For those who've forgotten what a groovy, frayed vestige the 75-year-old mutiplex had become, the theater's website still has plenty of old photos. Now it's shiny and warm -- retro, but classy rather than kitschy. And it has at present a long, wood-lined bar with another forthcoming by spring -- the long-planned patio perched on the marquee that was torn out and replaced during the closure.

The four auditoriums remain, though two are significantly smaller, as you can see from the photos above. One has 16 leather seats; the other, 12. Right now, they're being use mostly for rentals, but they'll be used as overflow theaters when screenings in the other larger theaters sell out. The other two theaters -- which are presently screening Tron: Legacy 3D and Little Fockers -- have been significantly upgraded. The biggest, which is the only 3D-capable auditorium at the moment, has 184 leather seats; the smaller, 96. And, as befitting so much spent on so few screens, it's all top-o-the-line tech.

"Fingers crossed," says Beam, Top Chef Tre Wilcox's long-ago-announced Marquee Grill will open March 11 -- that was the date set just today, matter of fact.

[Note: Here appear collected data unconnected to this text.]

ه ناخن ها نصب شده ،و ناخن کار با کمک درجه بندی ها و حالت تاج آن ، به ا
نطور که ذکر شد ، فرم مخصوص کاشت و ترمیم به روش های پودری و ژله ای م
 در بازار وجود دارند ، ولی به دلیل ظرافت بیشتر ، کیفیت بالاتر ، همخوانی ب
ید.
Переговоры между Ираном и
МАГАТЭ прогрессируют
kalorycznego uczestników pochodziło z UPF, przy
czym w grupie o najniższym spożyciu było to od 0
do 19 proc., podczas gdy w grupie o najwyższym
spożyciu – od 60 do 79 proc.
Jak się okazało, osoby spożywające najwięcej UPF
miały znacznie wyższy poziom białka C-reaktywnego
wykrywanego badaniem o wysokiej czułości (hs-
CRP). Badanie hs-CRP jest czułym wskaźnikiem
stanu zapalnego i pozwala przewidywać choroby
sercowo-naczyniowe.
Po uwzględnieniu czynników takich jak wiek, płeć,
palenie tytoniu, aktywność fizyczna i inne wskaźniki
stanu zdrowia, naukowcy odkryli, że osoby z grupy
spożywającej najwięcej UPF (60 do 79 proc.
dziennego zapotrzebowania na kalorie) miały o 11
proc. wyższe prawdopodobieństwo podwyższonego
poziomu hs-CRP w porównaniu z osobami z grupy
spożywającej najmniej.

At which point the patio bar will also open. And once the restaurant's open, Beam says, they'll cater gatherings in the small theaters. "And the concessions will change then too: They'll be making the pastries and cupcakes and desserts in-house," says Beam, "so it's super-fresh." (You'll be able to access the eatery from inside or outside the theater.)

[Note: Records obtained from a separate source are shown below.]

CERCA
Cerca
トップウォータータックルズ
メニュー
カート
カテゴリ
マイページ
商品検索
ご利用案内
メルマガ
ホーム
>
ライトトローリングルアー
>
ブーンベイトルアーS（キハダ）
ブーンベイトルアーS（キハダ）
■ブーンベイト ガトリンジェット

Beam says the theater hasn't been jam-packed since its opening December 18; after all, he says, that was a "soft opening," and only this week has the place taken on the look of a finished product. But slowly, surely the moviegoers have returned -- especially the long-timers who've been anxously awaiting the Village Theater's reopening.

"This isn't our movie theater," says Beam ."This theater belongs to the people who live around here, who've always made this their movie theater. There are 60-, 70-year-old people who've been coming here since they were kids.

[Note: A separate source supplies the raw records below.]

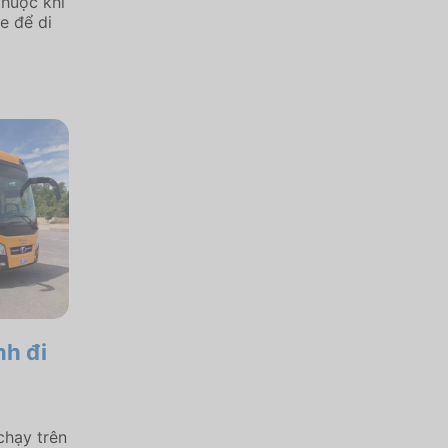
thuộc khi
e để di
h đi
:
chạy trên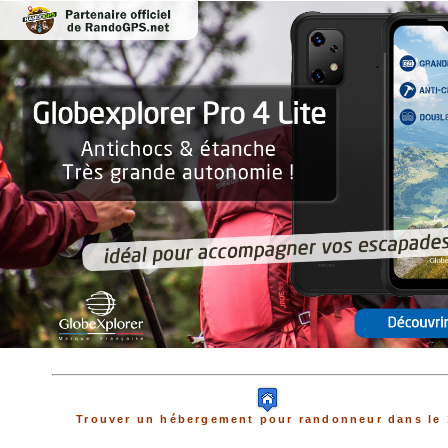
Trouver un hébergement pour randonneur dans le 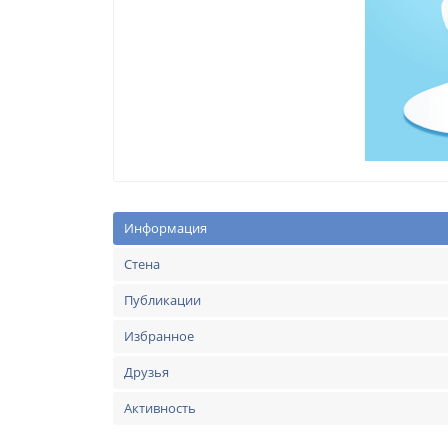
Информация
Стена
Публикации
Избранное
Друзья
Активность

"We're a first-run theater. We'll do some art-house stuff, but we want the big box-office movies for sure. And we'll be a date-night place, especially once Marquee opens. That's a big draw. Let's be honest; We've invested in the fact there's a not a bar scene in Highland Park Village. We want to change that. And we'll cater to families too. I don't think we'll show a bunch of R-rated movies. We may do it in the smaller theater, but that won't work here."